How to complete this task → Repeat exactly the lines running from the first line of the data to the line containing "Aruba Clearpass", both ends included, and nothing else; drop the pictures.

Data to use →
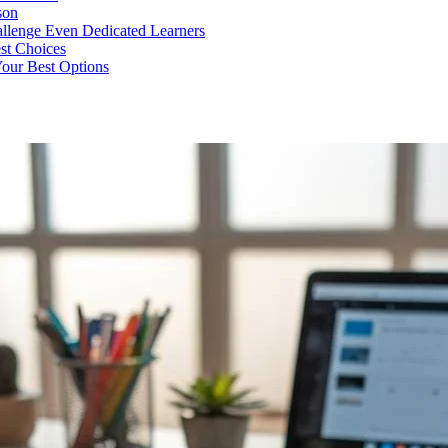
son
llenge Even Dedicated Learners
est Choices
Your Best Options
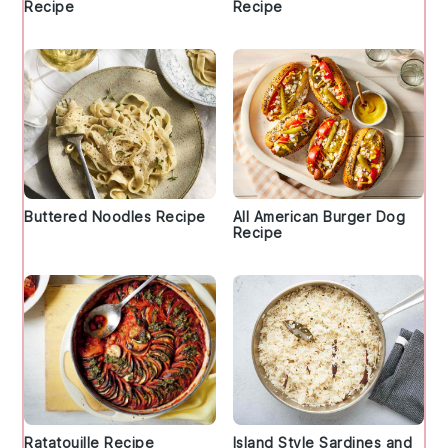
Recipe
Recipe
Buttered Noodles Recipe
All American Burger Dog
Recipe
Ratatouille Recipe
Island Style Sardines and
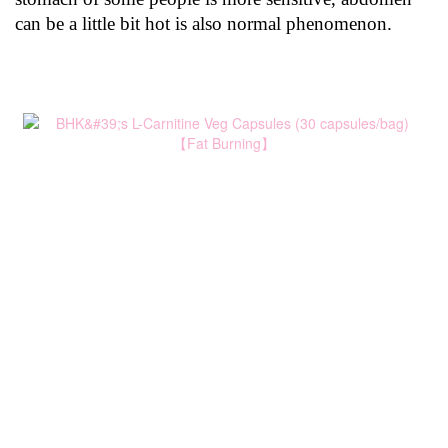
can be a little bit hot is also normal phenomenon.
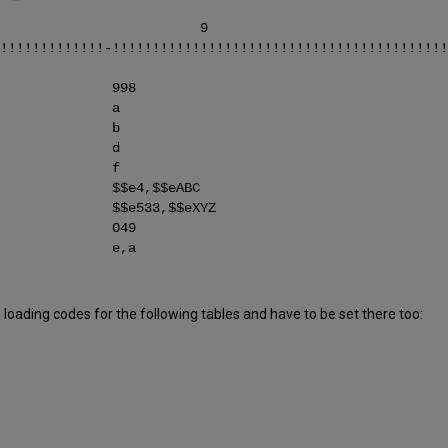
6 7 8 9
!!!!!!!!!!!!!-!!!!!!!!!!!!!!!!!!!!!!!!!!!!!!!!!!!!!!!!!!
ELD 998
IELD a
IELD b
IELD d
IELD f
 $$e4,$$eABC
$$e533,$$eXYZ
ELD 049
ELD e,a
oading codes for the following tables and have to be set there too:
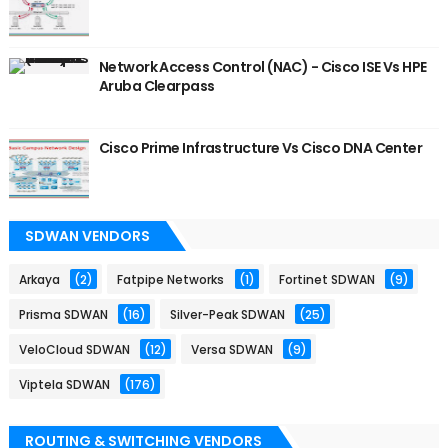
Network Access Control (NAC) - Cisco ISE Vs HPE
Aruba Clearpass
Cisco Prime Infrastructure Vs Cisco DNA Center
SDWAN VENDORS
Arkaya
(2)
Fatpipe Networks
(1)
Fortinet SDWAN
(9)
Prisma SDWAN
(16)
Silver-Peak SDWAN
(25)
VeloCloud SDWAN
(12)
Versa SDWAN
(9)
Viptela SDWAN
(176)
ROUTING & SWITCHING VENDORS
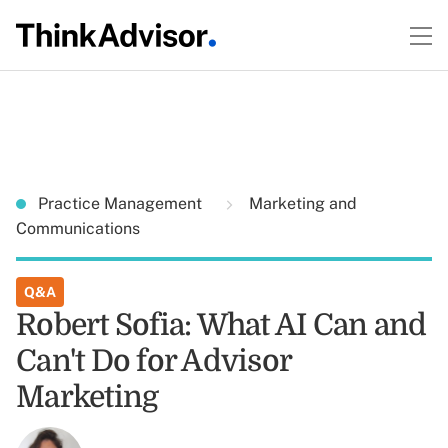
Practice Management
Marketing and
Communications
Q&A
Robert Sofia: What AI Can and
Can't Do for Advisor
Marketing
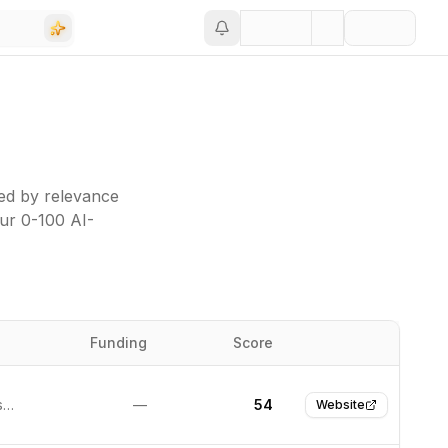
ed by relevance
our 0-100 AI-
Funding
Score
Website
San Francisco, United States
—
54
Website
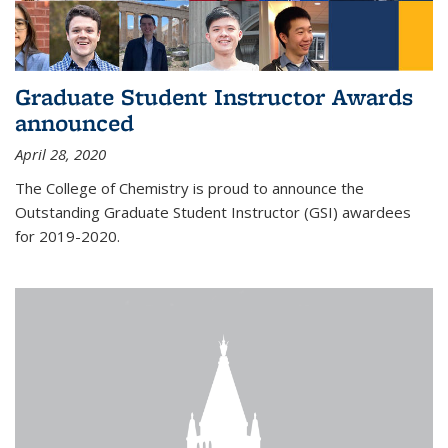
Graduate Student Instructor Awards
announced
April 28, 2020
The College of Chemistry is proud to announce the
Outstanding Graduate Student Instructor (GSI) awardees
for 2019-2020.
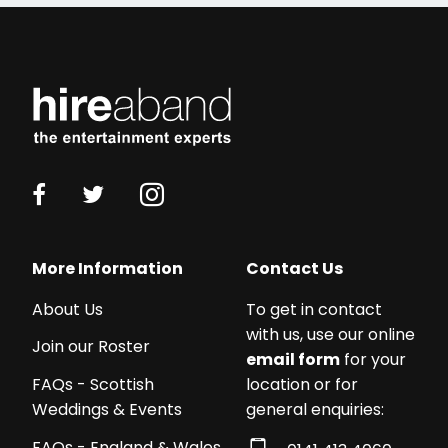
More Information
Contact Us
About Us
To get in contact
with us, use our online
Join our Roster
email form
for your
location or for
FAQs - Scottish
general enquiries:
Weddings & Events
FAQs - England & Wales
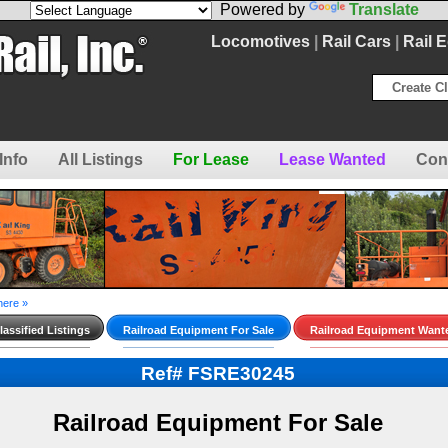
Powered by
Translate
Locomotives
|
Rail Cars
|
Rail 
Create Cl
Info
All Listings
For Lease
Lease Wanted
Con
here »
assified Listings
Railroad Equipment For Sale
Railroad Equipment Want
Ref# FSRE30245
Railroad Equipment For Sale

Result of this task →
son
llenge Even Dedicated Learners
est Choices
Your Best Options
Recipe
Recipe
Buttered Noodles Recipe
All American Burger Dog
Recipe
Ratatouille Recipe
Island Style Sardines and
can be a little bit hot is also normal phenomenon.
6 7 8 9
!!!!!!!!!!!!!-!!!!!!!!!!!!!!!!!!!!!!!!!!!!!!!!!!!!!!!!!!
ELD 998
IELD a
IELD b
IELD d
IELD f
 $$e4,$$eABC
$$e533,$$eXYZ
ELD 049
ELD e,a
oading codes for the following tables and have to be set there too:
Network Access Control (NAC) - Cisco ISE Vs HPE
Aruba Clearpass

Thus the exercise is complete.